Good luck! I remember how tough those decisions are, but maybe the best we can do is doing what feels right and taking it one step at a time.

Mwa said...

This is a tough one. In Belgium, they do the nuchal fold for everyone. Then you have the option of the blood test. In my last two pregnancies, I just had the nuchal fold and left it at that. This time I had the blood test. If that comes back with a higher than 1 in 250 chance, you are invited for the amnio.

I decided not to think too much or make any decisions until I got more information. Luckily, the blood test was fine, and I never even had to make the decision.

I honestly don't know what I would have done. I think I may have taken the amnio, just for information. But a termination seems an awfully big decision that late in a pregnancy. I can understand why people do it, though. I just don't know.

Cave Mother said...

Oh it's so hard. I didn't even have the blood test to determine the risk of me carrying a Down's baby. We just decided that we wouldn't terminate anyway, so there was no point. But it's a decision that has to be made afresh for every pregnancy - I understand why some people would have an amnio, and some wouldn't. I do wish you luck with your blood tests, and I hope they settle your fears.

South Side Yarns said...

It is so difficult.
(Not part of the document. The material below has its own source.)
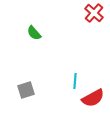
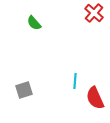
green semicircle: moved 10 px up
gray square: moved 2 px left
red semicircle: moved 2 px right; rotated 95 degrees clockwise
I'm just putting down my thoughts for the othe commentators if of any interest.

I - as you know - had an amnio (tests for many other chromosomal problems not just Down's) both pregnancies because of family history and my age (36 with Bun, 40 with Bunny). I just could not rely on any of the noninvasive tests as they weren't anywhere near conclusive of course - my sister had a 'low risk' bloodtest result but her little boy did in fact have Down's, also a major heart problem the scan should have picked up, and he is severely autistic and physically disabled too.

I'm not sure if I could have gone through with a termination because of disability (though that was the implicit agreement between us) but I did want to know and - for me - 1 in a 100 was a low risk and one I was willing to take in order to make decisions or at least prepare for the kind of life my sister has. She of course does cope - she has to - and loves her little boy by the way!

But you are completely right we can't control everything (or anything maybe!) For me the whole abortion debate has to be based on mother and baby's emotional and physical health, but what we consider detrimental to some of those apects is a very personal choice.

As I also told you I have know numerous mums to have amnios in the past few years and nobody has a miscarriage but even more hopeful was that ALL of the babies screened were 100% healthy :-)

So here is to a happy, healthy pregnancy and a second beautiful, healthy child. J X

cartside said...

J, thanks for pointing out that the screening isn't just for Down's. I think that's a really important point, and yet the hospital invited me to discuss Down's screening specifically. I'm not sure if I agree with this simplification, because it just means all I think about is Down's.

It's a shame that in Glasgow they don't offer nuchal fold scans - it's offered in most areas on the NHS. Yes, I could have gone private, but didn't. At least the combination of the two gives you some indication, and you can then think about having an amnio, rather than the blood tests which have a significant rate of false positives and negatives.

Unknown said...

I felt the same as you and so I went for the blood tests and hoped. Nuchal fold scans are private here too. Its such a dilemma.
However, I do know at least one Downs person who leads a very full and independent life and so I think that has had a very positive influence on how I might feel with the diagnosis anyhow.
I'm not much help, although I do feel that mothers often 'know' when something isn't quite right anyhow.